One of Horsley's pastimes was the menagerie he kept in the back garden of the Rectory, which, in fine weather, never failed to attract bands of small children and curious grown ups. The animals included a colony of guinea pigs which were contained inside a moveable wire enclosure. This was regularly repositioned across the lawn and (in effect) worked as a lawnmower doing wonders for the quality of the grass. Other creatures were loaned to the Rector for periods of time making up a charming miniature zoo.

The Monkey Park 1901 

Among the feathered varieties on display were a pair of owls kept in a cage beneath the shade of a tree, some jacobin pigeons in another cage, and some cockatoos. But it was a handful of little monkeys of different species that were the main attraction. Kept on long chains so they could roam about without escaping, there was always lots of interest in them, especially when they got entangled and a fight ensued. Named Jimmy, Joe and Baby, they brought hours of fun to the little ...monkeys of St Peter's parish.

The menagerie was fondly remembered long after Canon Horsley's demise. Even today, a century later, there is still a part of the church grounds that is known as 'The Monkey Garden' or 'the Monkey Park.'

John W. Horsley in his younger days

Copyright: Jack McInroy © 2010 - Adapted 2012


  1. Fascinating. Just found in an old copy of my Sunday Times Newspaper dated 6.03.16 in the gardening section, an article featuring Julie Myerson. She wrote The Lovely Bones book. SHe now lives in the Vicarage and her garden is indeed in the Monkey Garden!.

    1. Think there is a bit of confusion here.
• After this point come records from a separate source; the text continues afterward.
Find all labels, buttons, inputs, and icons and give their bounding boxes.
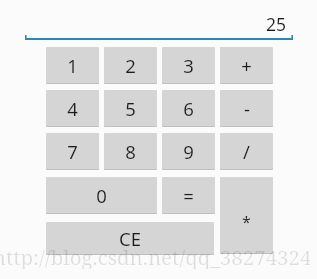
- button[interactable]: Digit 0: [46, 177, 157, 213]
- staticText: 6: [183, 96, 194, 121]
- staticText: 3: [183, 53, 194, 78]
- button[interactable]: Digit 8: [104, 133, 157, 169]
- button[interactable]: Digit 3: [162, 47, 215, 83]
- staticText: 0: [96, 183, 107, 208]
- button[interactable]: Digit 4: [46, 90, 99, 126]
- button[interactable]: Clear entry: [46, 222, 214, 254]
- button[interactable]: Multiply: [220, 177, 273, 253]
- button[interactable]: Digit 7: [46, 133, 99, 169]
- staticText: +: [241, 53, 252, 78]
- staticText: 7: [67, 139, 78, 164]
- button[interactable]: Result field: [25, 12, 287, 34]
- staticText: /: [243, 139, 250, 164]
- staticText: 25: [266, 12, 287, 34]
- staticText: CE: [119, 226, 141, 251]
- button[interactable]: Divide: [220, 133, 273, 169]
- button[interactable]: Digit 1: [46, 47, 99, 83]
- button[interactable]: Digit 9: [162, 133, 215, 169]
- button[interactable]: Digit 6: [162, 90, 215, 126]
- button[interactable]: Minus: [220, 90, 273, 126]
- staticText: 2: [125, 53, 136, 78]
- staticText: http://blog.csdn.net/qq_38274324: [0, 243, 310, 269]
- staticText: 5: [125, 96, 136, 121]
- button[interactable]: Digit 5: [104, 90, 157, 126]
- button[interactable]: Digit 2: [104, 47, 157, 83]
- staticText: =: [183, 183, 194, 208]
- button[interactable]: Plus: [220, 47, 273, 83]
- staticText: 1: [67, 53, 78, 78]
- button[interactable]: Equals: [162, 177, 215, 213]
- staticText: 9: [183, 139, 194, 164]
- staticText: 8: [125, 139, 136, 164]
- staticText: -: [244, 96, 250, 121]
- staticText: 4: [67, 96, 78, 121]
- staticText: *: [242, 211, 251, 233]
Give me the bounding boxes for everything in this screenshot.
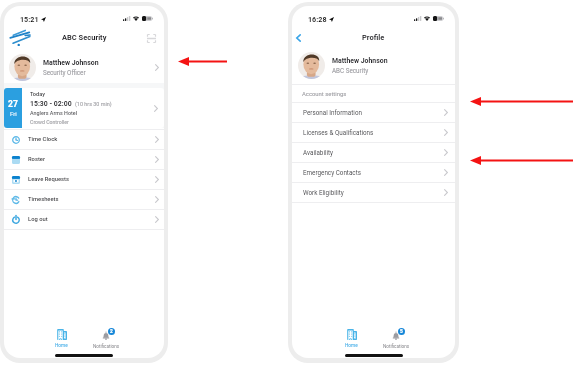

Alice Sebold wrote "The Lovely Bones" I think the reference to the lovely bones in the Times article was artistic licence as Julie Myerson's garden overlooks the Graveyard. Myerson wrote "Home"


  3. Upon inspecting books in my wife's uncle's possession until his death, we came upon a copy of Defoe's "Robinson Crusoe" published in London in the early 1900's. Inscribed on the frontispiece is a note from Rev. Canon Horsley who gifted this beautiful book to "Geo. Webb for perfect attendance, Christmas, 1903." George Webb served in Europe during the First World War as a corporal in the British cavalry. There is a stamp from "St. Petris School, Walworth" also on the front cover. I can only imagine the commitment the Rev. Canon had to his pupils and his commitment to religious instruction as described in this article. Thank you for helping to connect these thoughts and events in our family history. Perhaps this instruction helped Corporal Webb during the challenges of the terrible conflict at that time.

    1. Thanks John.
      If there is any chance of a photo/scan it will be greatly appreciated.